Getting attuned to recognise human behaviour

The tendency to wean away from human beings and live reclusively is not a healthy trait in children. Whatever be the shortcoming, a child should be drawn to human beings. Many parents offer pets to single children to dispel loneliness. This does not imbue brotherly / sisterly affection. However, the single child does develop a compassionate nature towards pets and that's it.  I would like to discuss about 'Satchu' (Satchidanand) in my next blog who left a deep scar in his parents' mind after he abandoned them. 

All said and done I have dealt with more students than relatives in my life span. My earnest prayer would be to parents and teachers to treat young boys and girls well in a healthy manner instead of turning shock receptors in future watching your progeny go astray. 

Friday, April 4, 2014

Uncle Sam's emissary came, sauntered and flew back!

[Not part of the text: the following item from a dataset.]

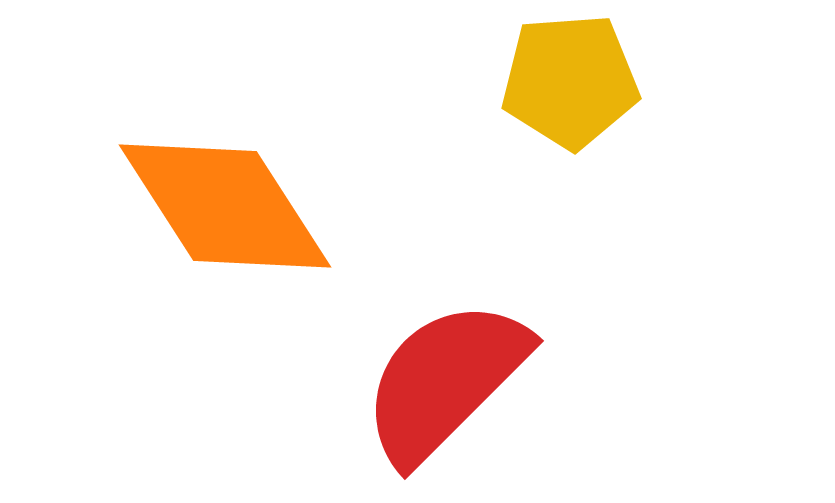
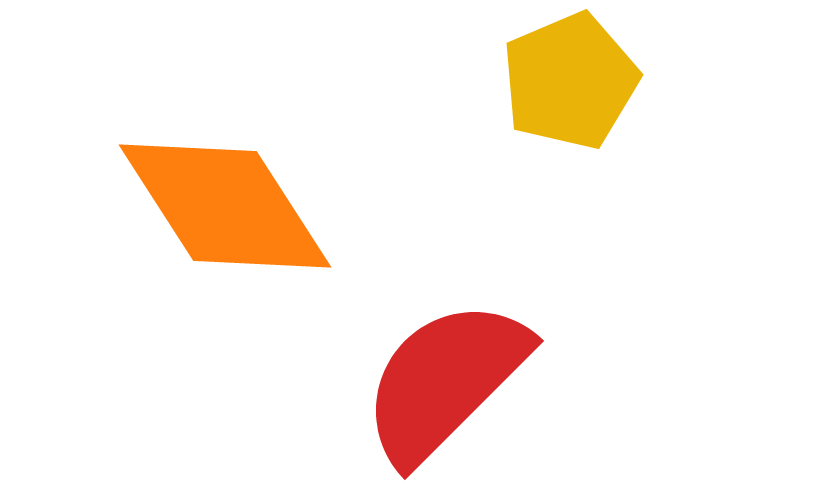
yellow pentagon: rotated 19 degrees counterclockwise
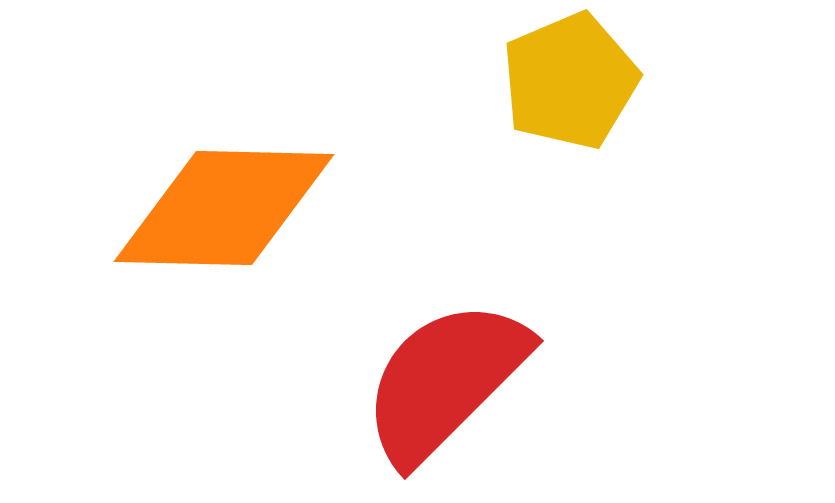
orange diamond: moved 1 px left, 2 px down; rotated 56 degrees counterclockwise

Oh, does it sound political when the word 'emissary' is used. Here the country needs no direct reference, the emissary is brother-in-law, almost a familial accessory. He lives so far away that with every passing year it gets more and more difficult to relate with him about Indian culture and Indian life. I thought, with age, a person mellows down, gets more earthly and connects more warmly. But no, I am disappointed. Besides the goodies that he parted /disbursed, there is only a 'gel' like halo attached which disintegrates with the tropical climate . I mean the 'gel' of warmth.

Many years ago, a family friend who could aspire to be as highly placed as in the CAG office in India, she left Indian shores to Uncle Sam's country which extricated the intellect of her. Today she is left fully zapped of energy and drive. Hit by an incurable disease, she is longing to be back in India. Must admire her husband who has borne her indisposition with tremendous courage and patience along with the requisite medical cover. Today she aspires half-heartedly to be back.

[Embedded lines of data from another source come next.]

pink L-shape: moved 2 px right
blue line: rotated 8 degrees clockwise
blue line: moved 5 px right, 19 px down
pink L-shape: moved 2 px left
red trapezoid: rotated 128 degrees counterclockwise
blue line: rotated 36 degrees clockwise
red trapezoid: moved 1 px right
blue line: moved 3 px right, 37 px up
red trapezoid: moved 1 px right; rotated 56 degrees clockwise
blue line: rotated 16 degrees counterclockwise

Global citizens no longer relish 'alien' shores 

The most evident traits about expatriates is their dissatisfaction with Indian life and living conditions. Those who pioneered this dream of seeking 'greener' pastures hailed from Kerala. They wove and rewove dreams that were laced with petro-dollars but all said and done, dreams do not last a life time. Somewhere deep down  the Indian psyche is revealed at some or the other stage of one's life. Like an Indian he has his own way to savour a good meal or drink noisily, laugh aloud in public places, misuse toilets, make noisy gestures to communicate privately (?).

These very traits are applicable to those Indians in Europe, or the US or sophisticated countries like Bahrain, Singapore, Hong Kong or Japan. Many may vehemently refute this argument but I have observed  quite a few and the more I see them, the more plaintive is the disdain for a total makeover of personality which is impractical.

Cheerio to Paan

There is this gentleman whose passion for betel leaves and betel nuts is nutty. He had the good fortune to visit the Emirates but that also surged his love for the spittoon. In most places the spittoons were placed in the washrooms. This turned out to be a blessing in disguise. His aversion to use the spittoon in washrooms lessened his urge to chew 'paan'. That was remarkable.

Love for spirits (potable)

Indians also yearn to gulp foreign spirits as they taste exotic. 'Phoren' liquor is attractive to Indians and expatriates alike.The latter feel  elated to be received with added respect as they hand over these spirits as if they were specially imported from heaven. The less said the better as many of my male acquaintances will feel hurt by these accusations. The insatiable thirst for foreign 'spirits'.

Second rate citizenship or first rate ruffians at home

The Indian male has this unique quality to feel like a 'monarch' of all he surveys. That sense of closeness or attachment to one's native soil is still rampant in the Indian expatriate. That sets him apart and defines an Indian feel for the soil that that he was born.A native longing.